The Need for Clean Energy

Climate change increasingly is important as federal, state and local policymakers consider energy supply and greenhouse gas mitigation. Given those concerns and the need for baseload electricity production, policymakers and energy industry leaders are evaluating an expanded role for nuclear power. Carbon mitigation strategies from Princeton University, Columbia University’s Earth Institute, Harvard University and the Pew Center on Global Climate Change have reached a similar conclusion: A clear path toward meeting the global challenge of reducing greenhouse gases relies in part on an expanded portfolio of low-emission sources of electricity, including nuclear power. The worlds’ population is expected to expand from about 6 billion people to 10 billion people by the year 2050, all striving for a better quality of life. As the Earth’s population grows, so will the demand for energy and the benefits that it brings: improved standards of living, better health and longer life expectancy, improved literacy and opportunity, and many others. Simply expanding energy use using today’s mix of production options, however, will continue to have adverse environmental impacts and potential long-term consequences from global climate change. For the Earth to support its population, we must increase the use of energy supplies that are clean, safe, and cost-effective. Prominent among these supplies is nuclear energy.1

Safety & Reliability

Generation IV Reactors will contain advanced safety systems to contest anticipated transients.
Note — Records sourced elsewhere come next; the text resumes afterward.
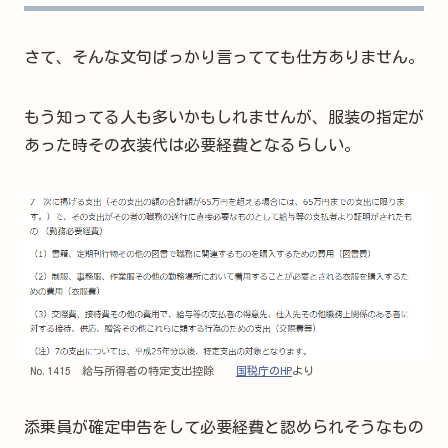
さて、そんな文句ばっかり言ってても仕方ありません。
もう知ってる人も多いかもしれませんが、服装の指定が
あった時その衣装代は必要経費となるらしい。
No.1415 給与所得者の特定支出控除
国税庁のHP
より
添乗員が確定申告をして必要経費と認められそうなもの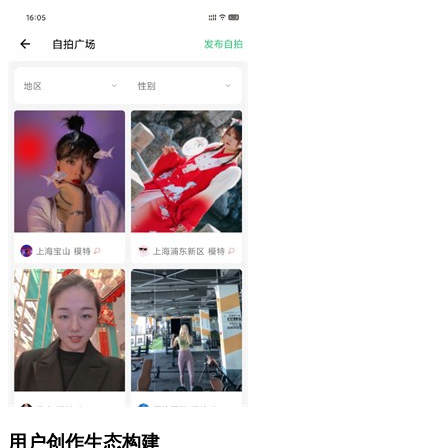
用户创作生态构建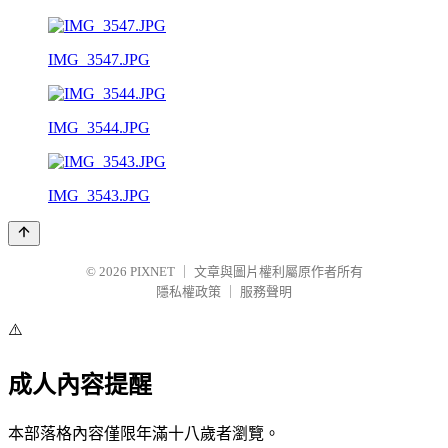
IMG_3547.JPG
IMG_3544.JPG
IMG_3543.JPG
© 2026
PIXNET
｜
文章與圖片權利屬原作者所有
隱私權政策
｜
服務聲明
⚠️
成人內容提醒
本部落格內容僅限年滿十八歲者瀏覽。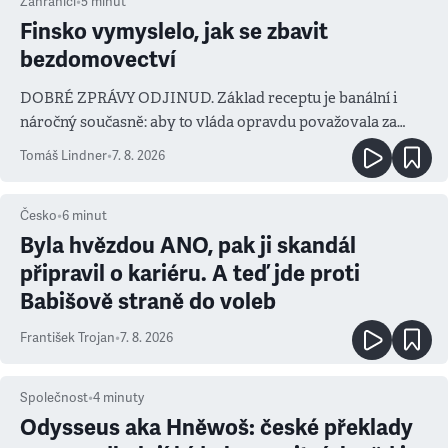
Zahraničí
•
5
minut
Finsko vymyslelo, jak se zbavit
bezdomovectví
DOBRÉ ZPRÁVY ODJINUD. Základ receptu je banální i
náročný současně: aby to vláda opravdu považovala za
prioritu
Tomáš Lindner
•
7. 8. 2026
Česko
•
6
minut
Byla hvězdou ANO, pak ji skandál
připravil o kariéru. A teď jde proti
Babišově straně do voleb
František Trojan
•
7. 8. 2026
Společnost
•
4
minuty
Odysseus aka Hněwoš: české překlady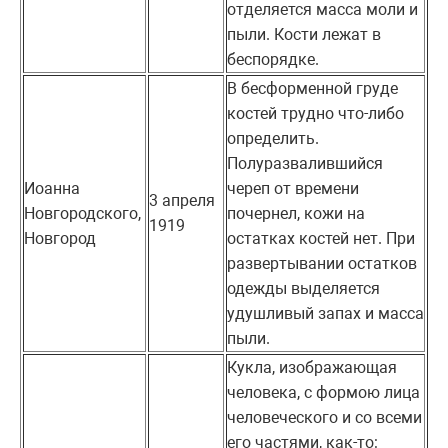
отделяется масса моли и
пыли. Кости лежат в
беспорядке.
В бесформенной груде
костей трудно что-либо
определить.
Полуразвалившийся
Иоанна
череп от времени
3 апреля
Новгородского,
почернел, кожи на
1919
Новгород
остатках костей нет. При
развертывании остатков
одежды выделяется
удушливый запах и масса
пыли.
Кукла, изображающая
человека, с формою лица
человеческого и со всеми
его частями, как-то: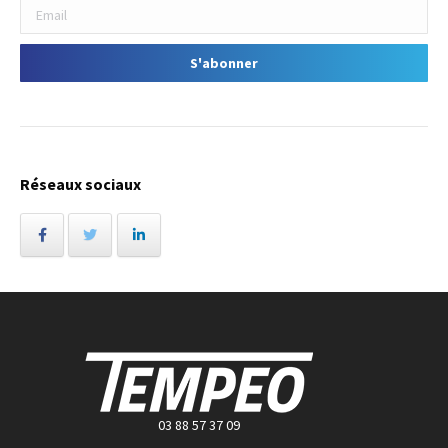
Réseaux sociaux
03 88 57 37 09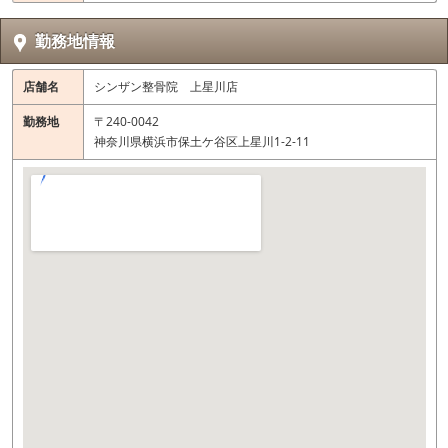
勤務地情報
店舗名
シンザン整骨院 上星川店
勤務地
〒240-0042
神奈川県横浜市保土ケ谷区上星川1-2-11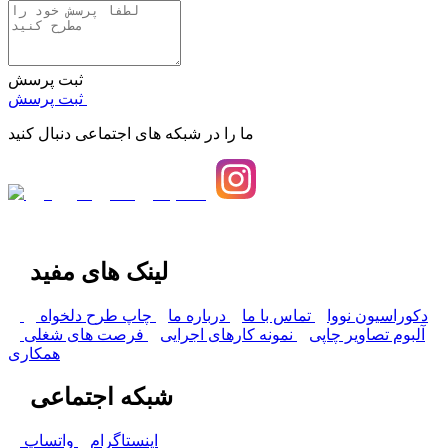
ثبت پرسش
ثبت پرسش
ما را در شبکه های اجتماعی دنبال کنید
لینک های مفید
دکوراسیون نووا
تماس با ما
درباره ما
چاپ طرح دلخواه
آلبوم تصاویر چاپی
نمونه کارهای اجرایی
فرصت های شغلی
همکاری
شبکه اجتماعی
اینستاگرام
واتساپ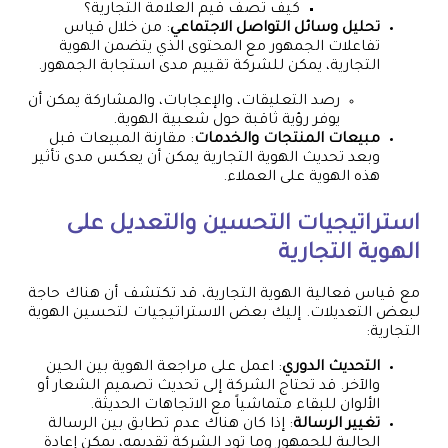
كيف تصف قيم العلامة التجارية؟
تحليل وسائل التواصل الاجتماعي
: من خلال قياس
تفاعلات الجمهور مع المحتوى الذي يتضمن الهوية
التجارية، يمكن للشركة تقييم مدى استجابة الجمهور.
رصد التعليقات، والإعجابات، والمشاركة يمكن أن
يوفر رؤية ثاقبة حول شعبية الهوية.
مبيعات المنتجات والخدمات
: مقارنة المبيعات قبل
وبعد تحديث الهوية التجارية يمكن أن يعكس مدى تأثير
هذه الهوية على العملاء.
استراتيجيات التحسين والتعديل على
الهوية التجارية
مع قياس فعالية الهوية التجارية، قد تكتشف أن هناك حاجة
لبعض التعديلات. إليك بعض الاستراتيجيات لتحسين الهوية
التجارية:
التحديث الدوري
: اعمل على مراجعة الهوية بين الحين
والآخر. قد تحتاج الشركة إلى تحديث تصميم الشعار أو
الألوان للبقاء متماشياً مع الاتجاهات الحديثة.
تغيير الرسالة
: إذا كان هناك عدم تطابق بين الرسالة
الحالية للجمهور وما تود الشركة تقديمه، يمكن إعادة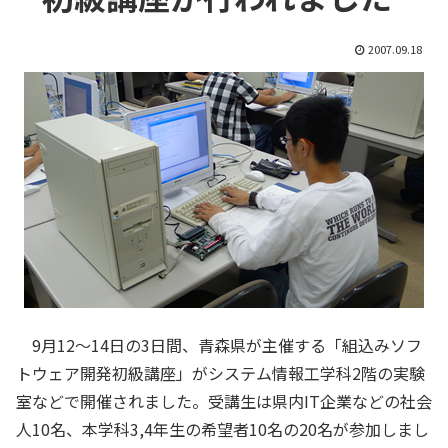
2007.09.18
9月12〜14日の3日間、青森県が主催する「組込みソフ
トウェア開発初級講座」がシステム情報工学科2階の実験
室などで開催されました。受講生は県内IT企業などの社会
人10名、本学科3,4年生の希望者10名の20名が参加しまし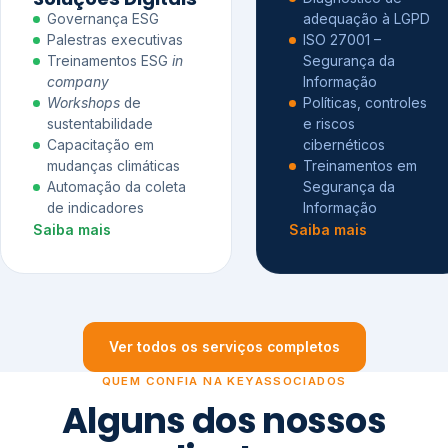
Governança ESG
adequação à LGPD
Palestras executivas
ISO 27001 –
Treinamentos ESG
in
Segurança da
company
Informação
Workshops
de
Políticas, controles
sustentabilidade
e riscos
Capacitação em
cibernéticos
mudanças climáticas
Treinamentos em
Automação da coleta
Segurança da
de indicadores
Informação
Saiba mais
Saiba mais
Ver todos os serviços completos
QUEM CONFIA NA KEYASSOCIADOS
Alguns dos nossos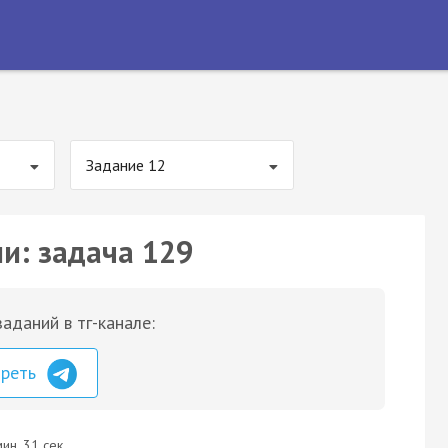
Задание 12
ии: задача 129
аданий в тг-канале:
треть
ин. 31 сек.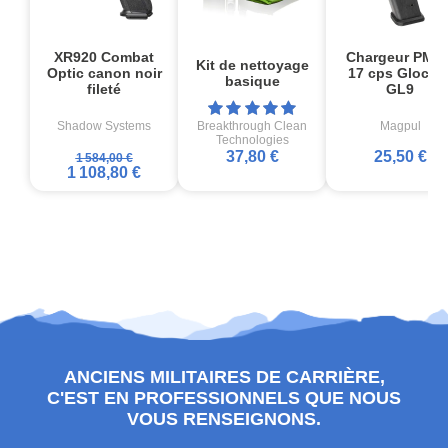
XR920 Combat
Chargeur PMA
Kit de nettoyage
Optic canon noir
17 cps Glock1
basique
fileté
GL9
Shadow Systems
Breakthrough Clean
Magpul
Technologies
37,80 €
25,50 €
1 584,00 €
1 108,80 €
ANCIENS MILITAIRES DE CARRIÈRE,
C'EST EN PROFESSIONNELS QUE NOUS
VOUS RENSEIGNONS.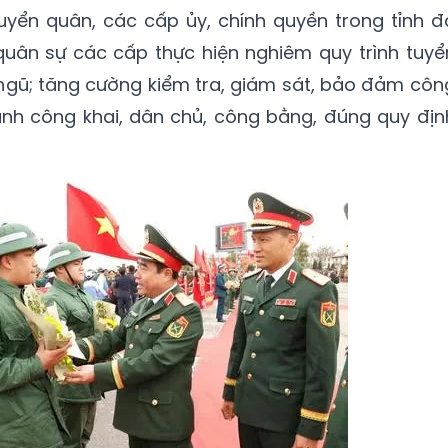
tuyển quân, các cấp ủy, chính quyền trong tỉnh đ
quân sự các cấp thực hiện nghiêm quy trình tuyể
ngũ; tăng cường kiểm tra, giám sát, bảo đảm côn
ành công khai, dân chủ, công bằng, đúng quy địn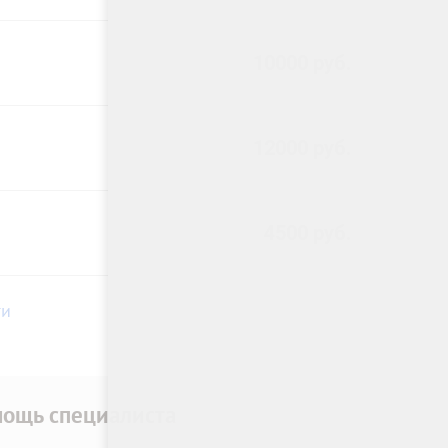
10000 руб.
12000 руб.
4500 руб.
ги
ощь специалиста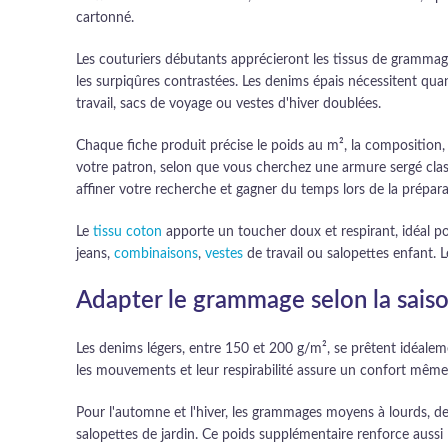
cartonné.
Les couturiers débutants apprécieront les tissus de grammag
les surpiqûres contrastées. Les denims épais nécessitent qua
travail, sacs de voyage ou vestes d'hiver doublées.
Chaque fiche produit précise le poids au m², la composition, l
votre patron, selon que vous cherchez une armure sergé class
affiner votre recherche et gagner du temps lors de la prépara
Le
tissu coton
apporte un toucher doux et respirant, idéal po
jeans,
combinaisons
,
vestes
de travail ou salopettes enfant.
Adapter le grammage selon la saiso
Les denims légers, entre 150 et 200 g/m², se prêtent idéaleme
les mouvements et leur respirabilité assure un confort même
Pour l'automne et l'hiver, les grammages moyens à lourds, de
salopettes de jardin. Ce poids supplémentaire renforce aussi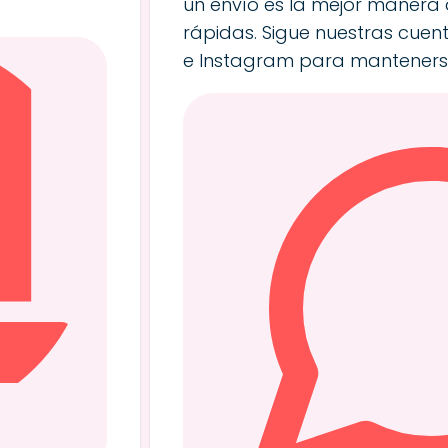
un envío es la mejor manera
rápidas. Sigue nuestras cuen
e Instagram para manteners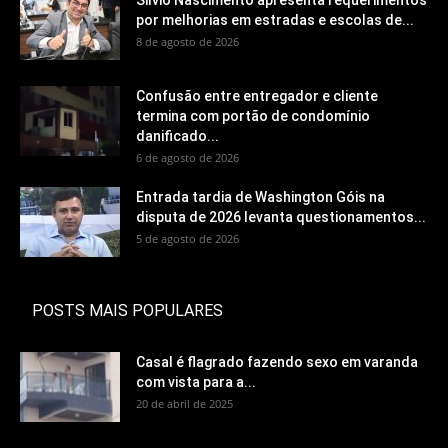
Silvio Nascimento apresenta requerimentos
por melhorias em estradas e escolas de...
8 de agosto de 2026
Confusão entre entregador e cliente
termina com portão de condomínio
danificado...
6 de agosto de 2026
Entrada tardia de Washington Góis na
disputa de 2026 levanta questionamentos...
5 de agosto de 2026
POSTS MAIS POPULARES
Casal é flagrado fazendo sexo em varanda
com vista para a...
20 de abril de 2025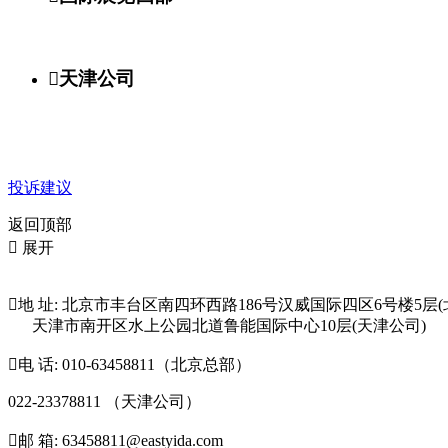

天津公司
投诉建议
返回顶部

展开

地 址: 北京市丰台区南四环西路186号汉威国际四区6号楼5层(
天津市南开区水上公园北道鲁能国际中心10层(天津公司)

电 话: 010-63458811（北京总部）
022-23378811 （天津公司）

邮 箱: 63458811@eastyida.com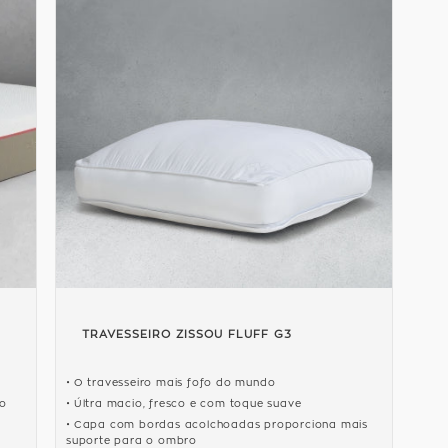
TRAVESSEIRO ZISSOU FLUFF G3
O travesseiro mais fofo do mundo
go
Últra macio, fresco e com toque suave
Capa com bordas acolchoadas proporciona mais
suporte para o ombro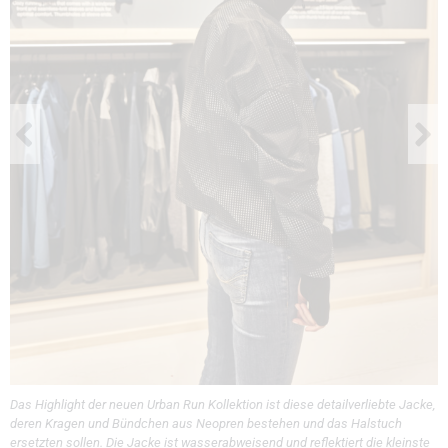
Das Highlight der neuen Urban Run Kollektion ist diese detailverliebte Jacke,
deren Kragen und Bündchen aus Neopren bestehen und das Halstuch
ersetzten sollen. Die Jacke ist wasserabweisend und reflektiert die kleinste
Their design will minimize core damage to increase reliability. The overall systems will not require offsite emergency response but will rely on a degree of human maintenance to uphold complete integrity. They will operate with wider deployment options and produce alternative energy products such as hydrogen and process heat.2

The PB-FHR uses existing and well understood materials and fuels, coupled with a clean fluoride salt coolant to achieve long material lifetime and reliability. The PB-FHR implements fully passive safety systems for reactivity control and decay heat removal.  Licensing models for these passive safety systems are validated with high-fidelity experimental data from test facilities using simulant fluids (water and heat transfer oil). Research related to these facilities is discussed in more detail on the FHR Research Areas page.


Generation IV Reactors will utilize their fuel, produce minimal environmental impact, meet clean air policies, maintain long-term availability and allow for effective waste management. This is all done with the concept to minimize the burden on future generations. Generation IV Reactors will also maintain a life cycle cost advantage over other energy sources even with the associated financial risk.2

The Mk1 PB-FHR fuel has slightly better natural uranium utilization than the ORNL AHTR and typical PWRs, but requires slightly more separative work for enrichment. Overall the four low-enriched uranium designs achieve similar utilization of uranium resources. The Mk1 PB-FHR requires about 3.2 times more dry storage volume for its spent fuel compared to a PWR, but less than half the storage volume needed for the ORNL AHTR and the PBMR.  Uranium fuel cycles, as well as with thorium seed-blanket fuel cycles either once-through or closed, and maximum conversion ratios for thorium fuel cycles are now being studied.

Proliferation and Physical Protection

Generation IV Reactors will deter the diversion or theft of weapons-grade materials in addition to providing increased protection against terrorist attacks. These efforts seek to increase public confidence in the security of nuclear energy systems.2

For a PB-FHR, many thousands of pebbles would need to be stolen or diverted to obtain sufficient material to construct a nuclear explosive.  The PB-FHR is a very unattractive target for radiological sabotage, due to the inaccessibility of its passive safety systems and the design of the reactor building to withstand aircraft crash.  With its online refueling, if the PB-FHR is operated with recycled LWR transuranics fuel or recycled U-233 fuel from a thorium cycle, these fuels can be partially irradiated in a PB-FHR co-located with the fuel fabrication facility, prior to shipment to off-site PB-FHR reactors, assuring that all PB-FHR fuel that is transported has sufficient radiation levels to be fully self protecting.